Потом, когда он снова шел по улицам навстречу рассвету, он никогда в жизни не чувствовал себя таким одиноким. Когда он, наконец, пришел на центральный рынок, там царила суета, носильщики разгружали тяжелые повозки с продуктами из страны, и все же казалось, что они движутся в замедленном темпе, как будто под водой. Он как будто существовал на отдельном плане.

Он заказал чай в круглосуточном кафе и сел у окна, выкурив сигарету, затем заметил лицо, смотрящее на него с обложки журнала на стойке рядом с ним. Стройная, жилистая фигура в камуфляжной форме, загорелое лицо, невыразительные глаза, винтовка в одной руке.
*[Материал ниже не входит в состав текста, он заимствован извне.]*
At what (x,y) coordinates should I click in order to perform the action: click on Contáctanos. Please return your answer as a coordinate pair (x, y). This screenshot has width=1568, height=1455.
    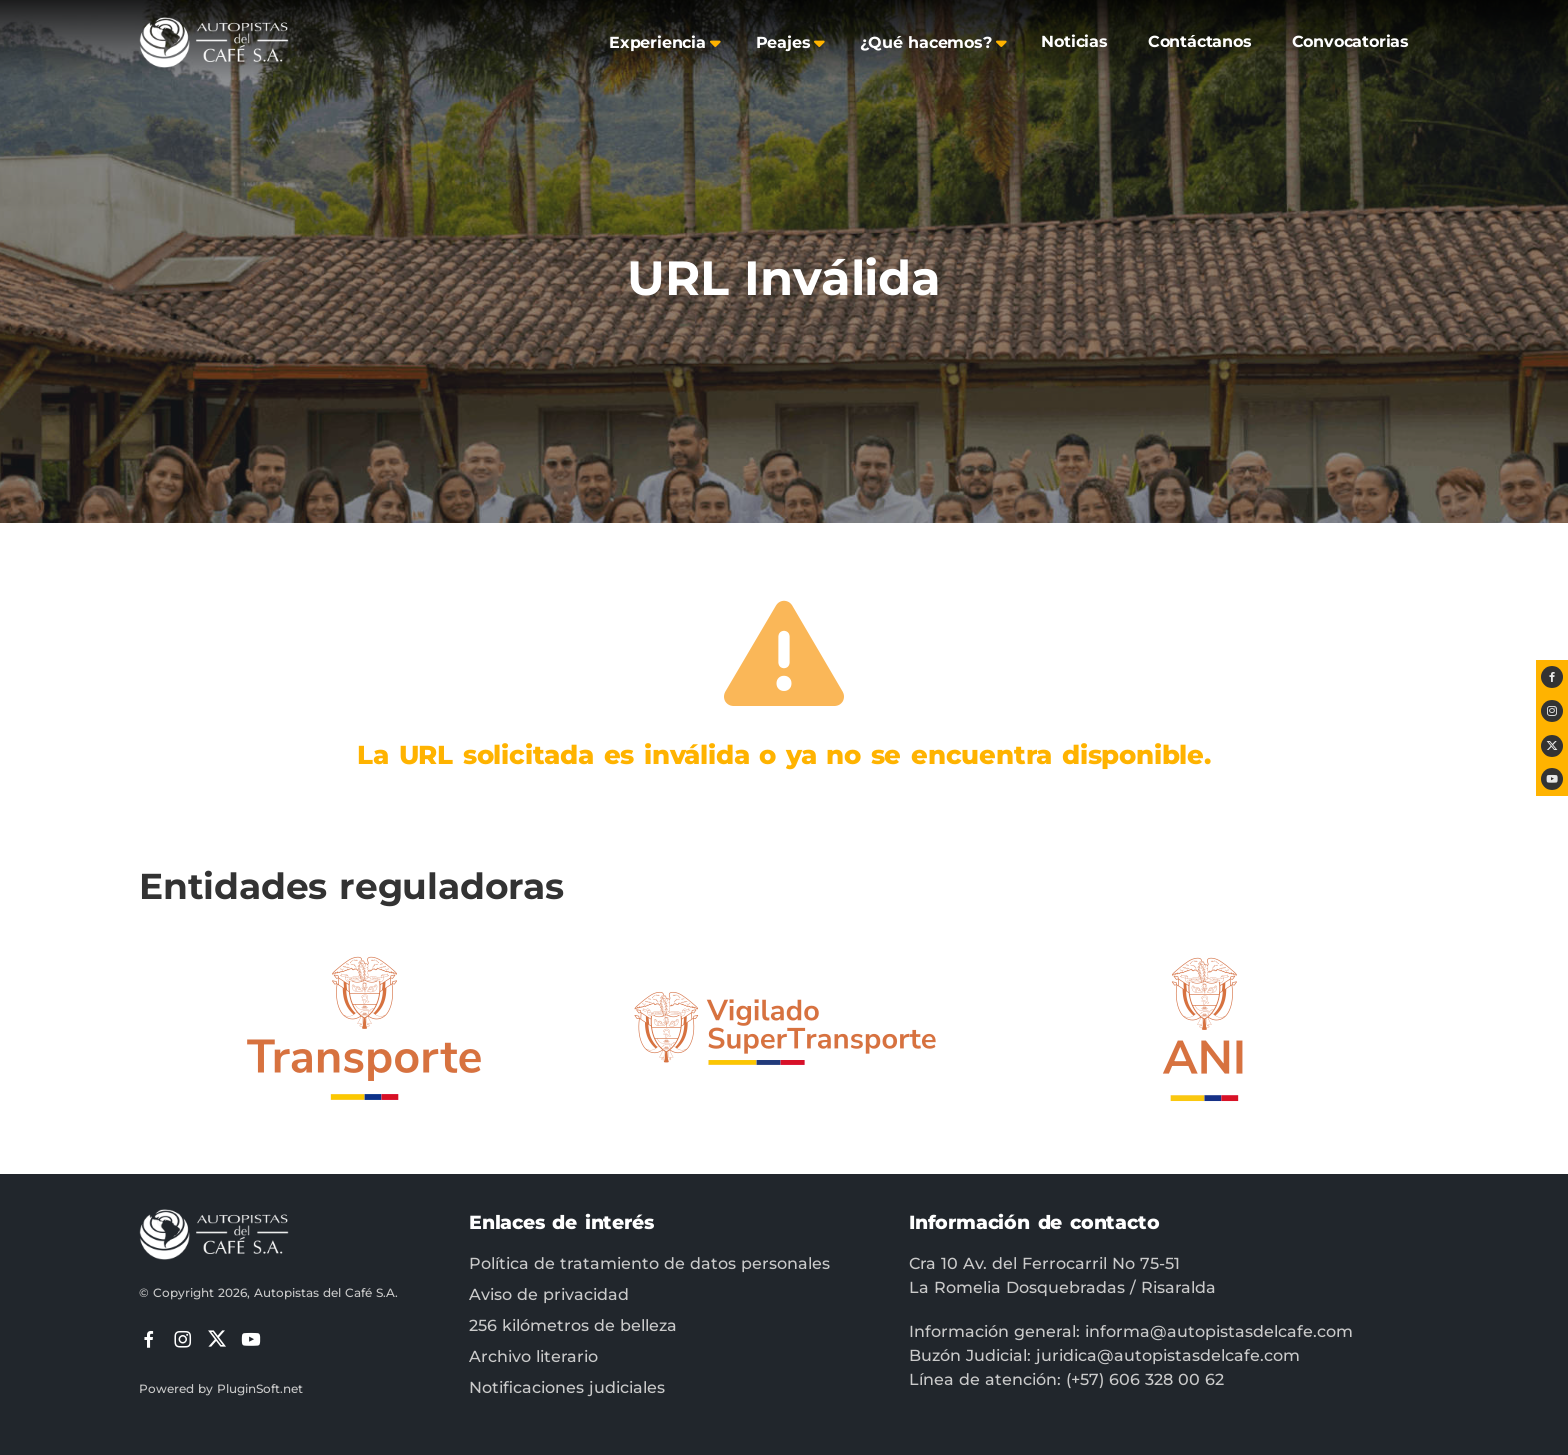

В статье внутри, когда он закрыл журнал, обсуждалась роль Иностранного легиона в войне в Алжире, которая тогда была в самом разгаре. Люди, которые всего год или два назад были забросаны камнями портовыми рабочими в Марселе по возвращении из Индокитая и вьетнамских лагерей военнопленных, снова сражались за Францию в грязной и бессмысленной войне. Писатель назвал их людьми без надежды. Мужчины, которым больше некуда было идти. На следующей странице была фотография другого легионера, наполовину приподнятого на носилках, с перевязанной грудью, пропитанной кровью. Голова была выбрита, щеки ввалились, лицо осунулось от боли, а глаза смотрели в бездну одиночества. Для Микали это было все равно, что смотреть на свое отражение в зеркале. Он закрыл журнал. Он осторожно поставил его на подставку, затем сделал глубокий вдох, чтобы унять дрожь в руках. Что-то щелкнуло в его голове. Звуки снова всплыли на поверхность. Он осознавал раннюю утреннюю суету вокруг него. Мир вернулся к жизни, хотя он больше не был его частью, и никогда им не был.